What is our primary use case?

Our installation is on-premises on a virtual machine. When we purchased NPM I was particularly interested in the features of Orion. We were going through a maturation process propagating the monitoring of applications throughout the server policy here at the university. It was more to monitor various applications that are primarily used for individual schools. For example, we have the school public health, and we have the school of nursing and they have different needs. You have all these applications like Banner and Canvas and other web-based applications that get used by particular areas. We are working with one application now for COVID-19. There is an application that has been spawned from that, but mostly our monitoring is for up/downtime, space, memory, availability, and those types of things critical for performance analysis. We are just now getting more into monitoring databases and a broader scope of applications as well.  

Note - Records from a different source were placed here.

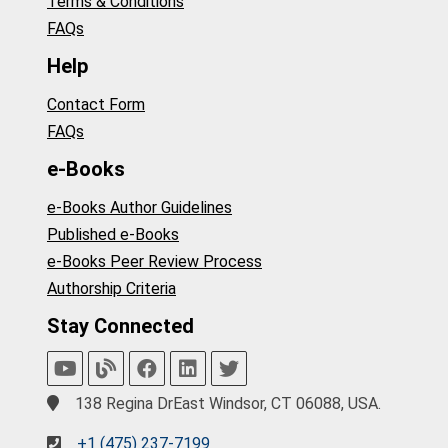
Terms & Conditions
FAQs
Help
Contact Form
FAQs
e-Books
e-Books Author Guidelines
Published e-Books
e-Books Peer Review Process
Authorship Criteria
Stay Connected
138 Regina DrEast Windsor, CT 06088, USA.
+1 (475) 237-7199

What I am mostly referring to is not the whole Network Performance Monitor suite. This is the actual operations monitoring piece of it. We have the network and we are responsible for set up and monitoring of those particular tools.  

What is most valuable?

We identified the five areas that we wanted to have be our key performers, like memory utilization, CPU utilization, and those core components. Just the basic care and feeding of servers, whether they were physical or virtual.  

What needs improvement?

We were looking at using DPA (Database Performance Analyzer) which is another component of the NPM and that looks like it takes care of an area we had not really dove into yet. But in talking to the DBA, they like another product that they want to use for the database monitoring. It is an Oracle product called OEM (Oracle Enterprise Manager).  

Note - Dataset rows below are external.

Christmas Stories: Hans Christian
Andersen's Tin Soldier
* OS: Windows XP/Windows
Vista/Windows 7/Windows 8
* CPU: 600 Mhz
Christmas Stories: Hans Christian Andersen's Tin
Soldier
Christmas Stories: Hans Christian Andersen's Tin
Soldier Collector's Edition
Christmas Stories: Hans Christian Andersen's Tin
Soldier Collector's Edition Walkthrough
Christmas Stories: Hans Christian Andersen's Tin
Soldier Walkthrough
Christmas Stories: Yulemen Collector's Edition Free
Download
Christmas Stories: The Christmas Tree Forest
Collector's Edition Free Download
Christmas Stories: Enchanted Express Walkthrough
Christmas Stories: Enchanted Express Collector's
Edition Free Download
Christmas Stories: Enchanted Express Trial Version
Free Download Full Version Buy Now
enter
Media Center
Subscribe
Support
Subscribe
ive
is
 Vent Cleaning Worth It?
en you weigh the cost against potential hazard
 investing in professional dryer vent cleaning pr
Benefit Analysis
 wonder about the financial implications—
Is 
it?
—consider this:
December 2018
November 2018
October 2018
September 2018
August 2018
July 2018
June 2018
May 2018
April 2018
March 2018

In talking to the DBA's, there was a lot of functionality that they were just used to and they had issues because they did not see some things that they thought were important but missing in the DPA product. That is the only thing I have run into so far with the product that seems to be a shortfall. Everything else is pretty good.  

I do not really have other suggestions for additional features beyond working on the development of DPA to make it a more complete tool. We are still learning the product.  

There may be some things that they could improve in the reporting aspect of the product. You can create custom reports and those types of things. But the product seems to be missing some depth in that area and it leaves a little bit to be desired. For example, the filtering system and formatting reports and things like that seem to have room for improvement. You are a little limited on the information available on that front and the utility could be improved.  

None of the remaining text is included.